I think we’re making the same mistake with China that we did with the Soviet Union, of not realizing how rotten inside its system is. It’s completely centralized without rule of law, real private property or accountability. And when you look at China’s demographics and aging population, it’s very evident that its growth is going to fall more sharply than is widely held. According to a study in The Lancet, the country will lose half its population between now and the end of this century. Manpower is already in decline, and there’s no solution to this problem since, as you note, no one wants to emigrate to this “people’s republic.” We might also ask ourselves how this system can continue with only 2% economic growth.
Across from China, the U.S. was always in a chaotic predicament. It’s hardly a model for other Western democracies, but it possesses such strength and resilience that not even Trump could shatter its Constitution. Also contrary to China, it attracts a constant flow of immigrants to replenish its talent pool. As long as America maintains this attitude, it will make it out of the woods. My bet is that the Americans will win this second cold war, but it’s not certain since they shoot themselves in the foot in many ways. Don’t forget that they only won the first cold war in the 1980s. During the 1970s, America was in a chaotic situation with high crime and significant inflation. But if it got out of that period and beat the USSR, it can do the same to China.

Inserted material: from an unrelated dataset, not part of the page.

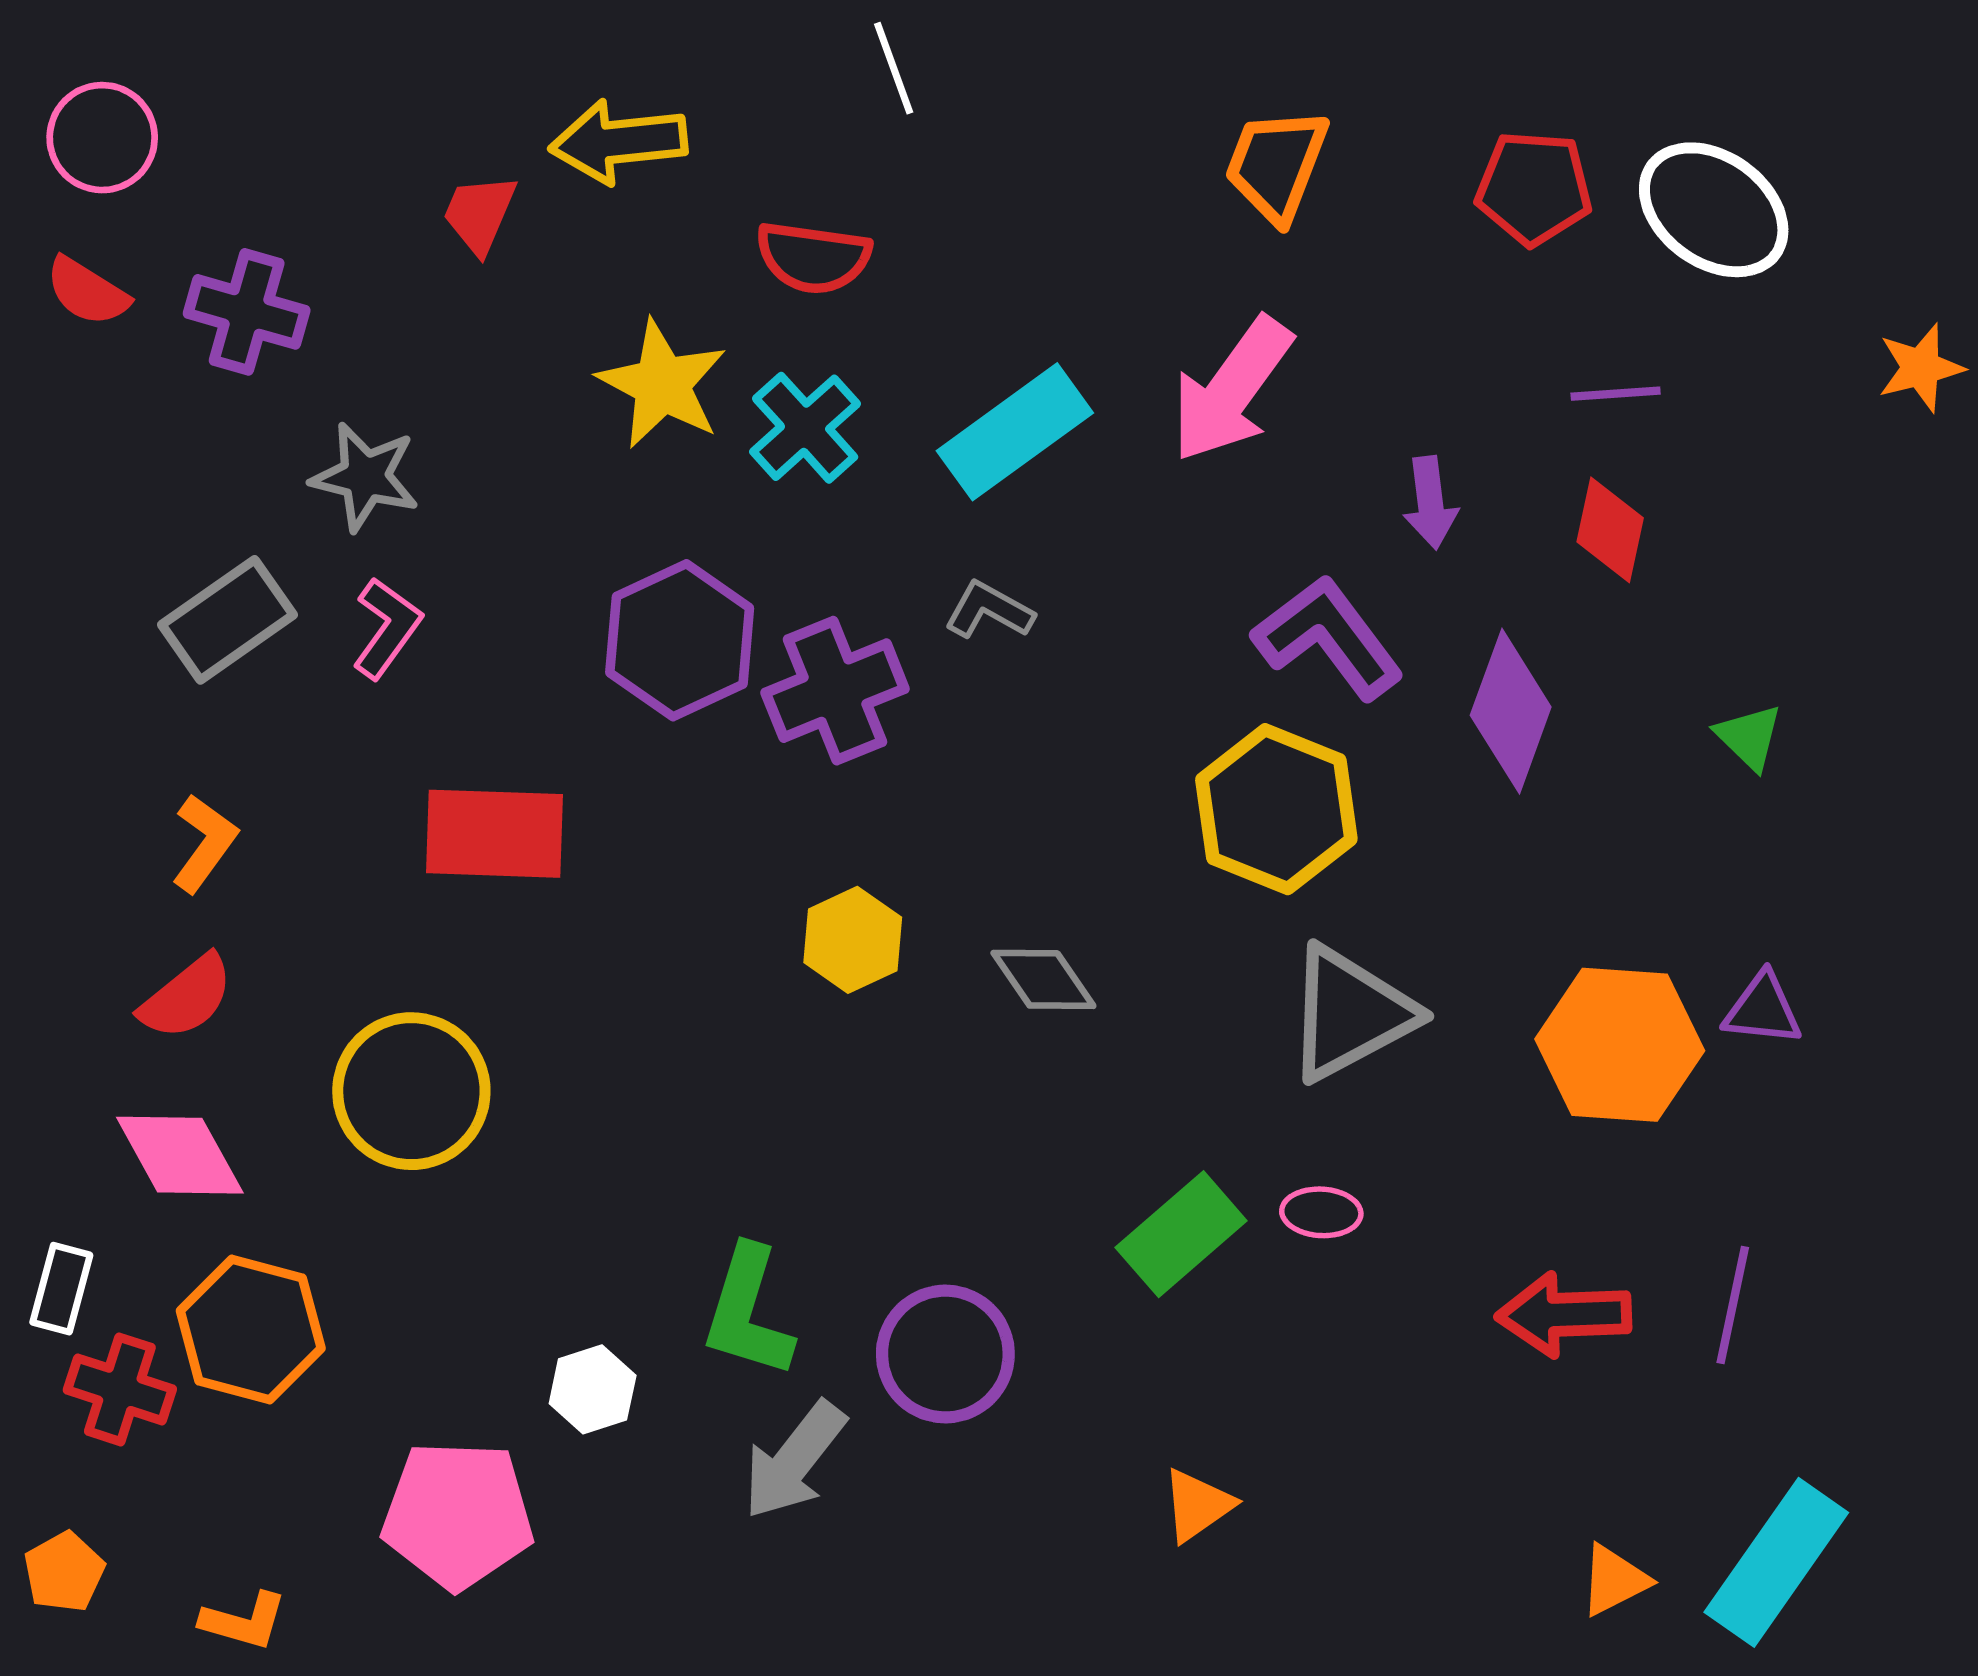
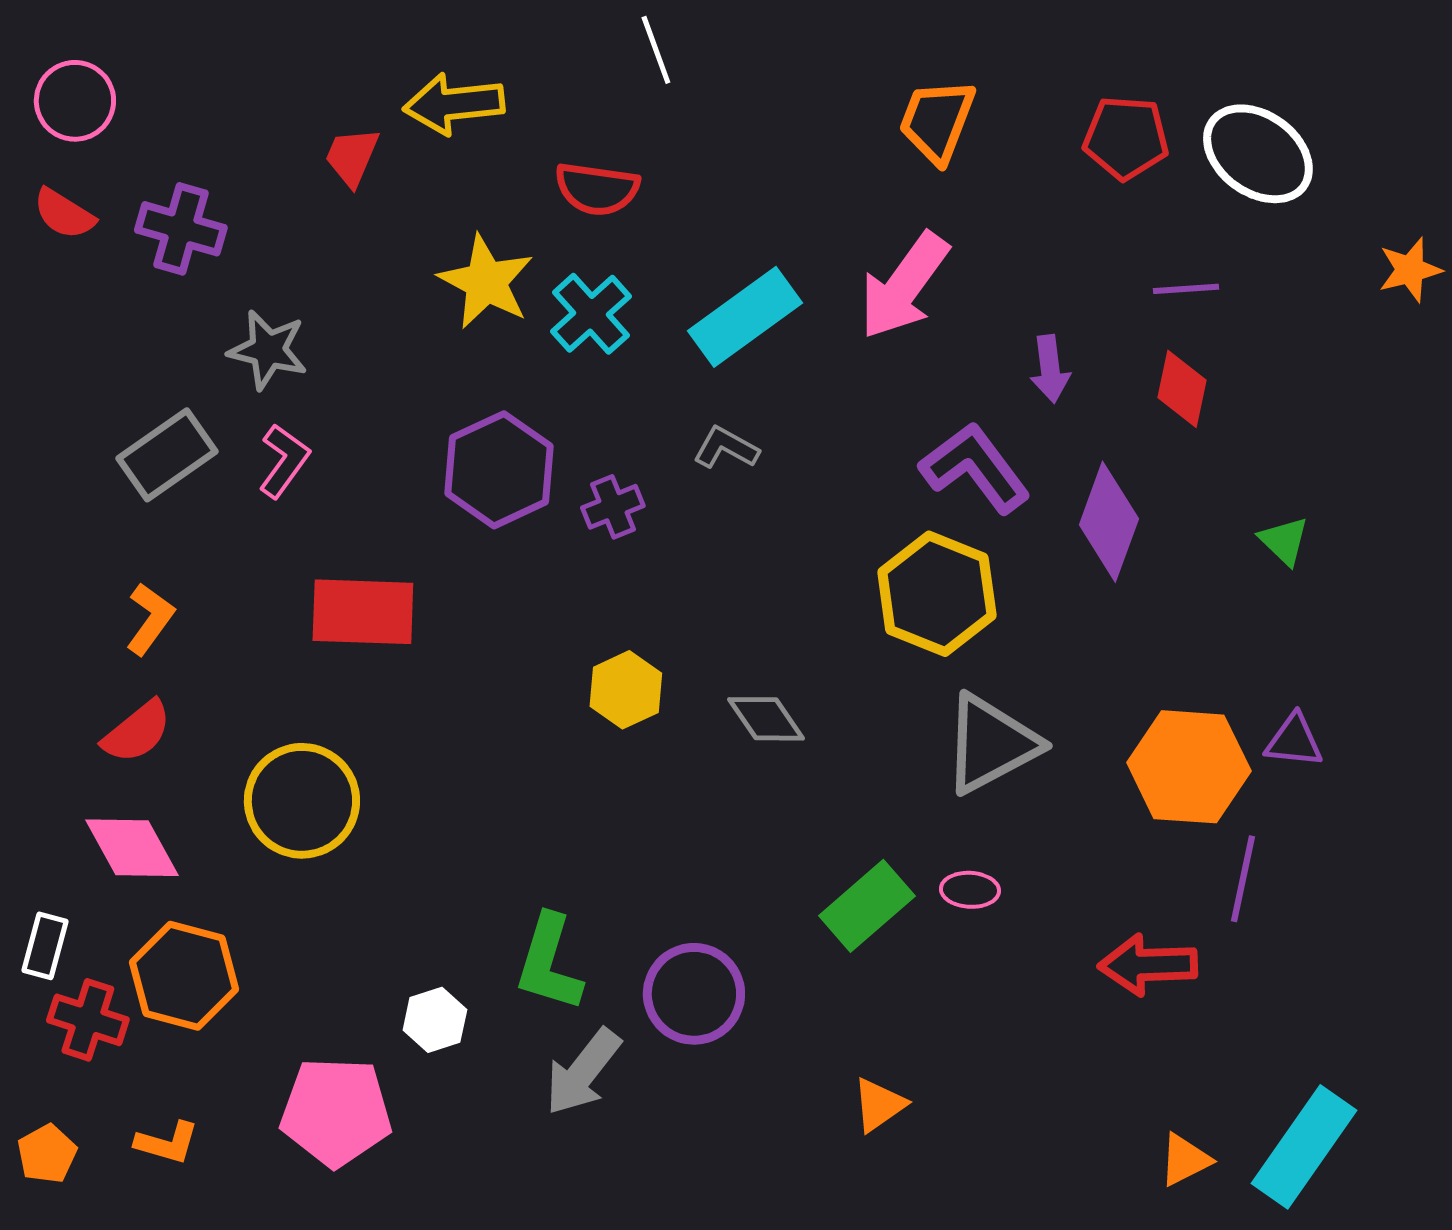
purple cross: (835, 691) -> (613, 507), size x0.6
purple line: (1733, 1305) -> (1243, 879), moved
orange L-shape: (244, 1621) -> (167, 1143), moved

What do you think will be the next great catastrophe?
That’s definitely unpredictable, since catastrophes don’t have a statistically normal distribution. There could be a great earthquake, a volcanic eruption, a new COVID-19 strain that resists vaccines. But history rarely repeats itself. The next big catastrophe could come from a cyberattack; we’ve never undergone a global one that blocks the world’s internet access. That would rapidly cause chaos. It might be the next “black swan,” to use Nassim Nicholas Taleb’s phrase. At the same time, it’s apparent that something else will happen [laughs].
*Editor’s Note: The quotations in this paragraph, accurately translated, could not be verified.